As a foreigner in Japan, I was excited to learn about and be exposed to the popular concept of tabehoudai Japanese BBQ. This phrase, that is often paired with nomihoudai, is the all-you-can-eat and all-you-can-drink concepts at some izakayas in Japan. “Tabe” comes from the verb “taberu,” “to eat” and “nomi” comes from the verb “nomu,” “to drink.” These options are typically found in restaurants that can host large groups, but some smaller restaurants have also adopted the concept. The idea is you pay a certain amount for a table/time slot and the rest is up to you. How much can you eat or drink in 2 hours? Some are even just 15 minutes!

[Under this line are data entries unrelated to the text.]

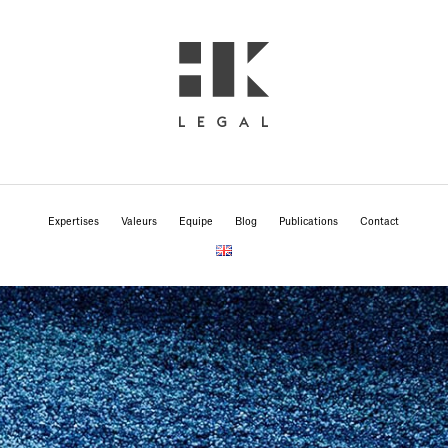
Expertises
Valeurs
Equipe
Blog
Publications
Contact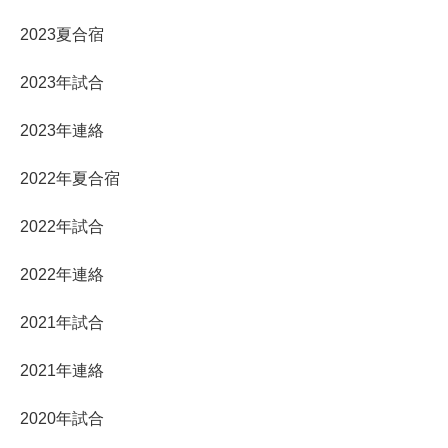
2023夏合宿
2023年試合
2023年連絡
2022年夏合宿
2022年試合
2022年連絡
2021年試合
2021年連絡
2020年試合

All-You-Can-Eat BBQ Culture in Japan
While there are many options of places to enjoy Japanese BBQ, my best experience with tabehoudai has been at a hole-in-the-wall restaurant called Showa Taishu Horumon, located in Namba, Osaka. Yakiniku (the Japanese equivalent to barbeque) literally means “grilled meat” and is also a type of restaurant familiar with all-you-can-eat courses. They are interactive meals where you grill your meat at your own table! You are typically given a starter plate of meat that you must finish before ordering your own meaty selection. Although these restaurants are definitely not a vegetarian’s paradise, they do offer salads, side dishes such as kimchi and vegetables and sometimes soup. Be aware, however, that even though you can order as much as your meat-lover heart desires, Japan is very conscious of the amount of waste they produce, especially at these types of BBQ spots. There is a term called mottainai, which means “regret concerned with waste,” and some restaurants practice mottainai by charging you for any meat that you have left uneaten.
Tabehoudais and Nomihoudais are not limited to just Japanese BBQ restaurants. Lots of izakayas and specialty restaurants (even karaoke bars!) offer a variety of all-you-can-eat options where the menu consists of everything from fried chicken, salads, pizza, pasta, and fish, to name just a few.
Showa Taishu Horumon
My friend and I were lucky enough to stumble upon this place–we were dying to get a seat anywhere on a busy Saturday night, and it was just our luck! This place really is fantastic. The servers greet you with a loud “irasshaimase!” and show you to your table complete with personal grill, vent and menus in both Japanese and English.
Eating at a Japanese BBQ Restaurant
There are three options to choose from, each with a larger selection of meat. We went with the medium package, ¥2,980 for 80 dishes (the other two were 40 dishes for ¥2,480 and 120 dishes for ¥3,980).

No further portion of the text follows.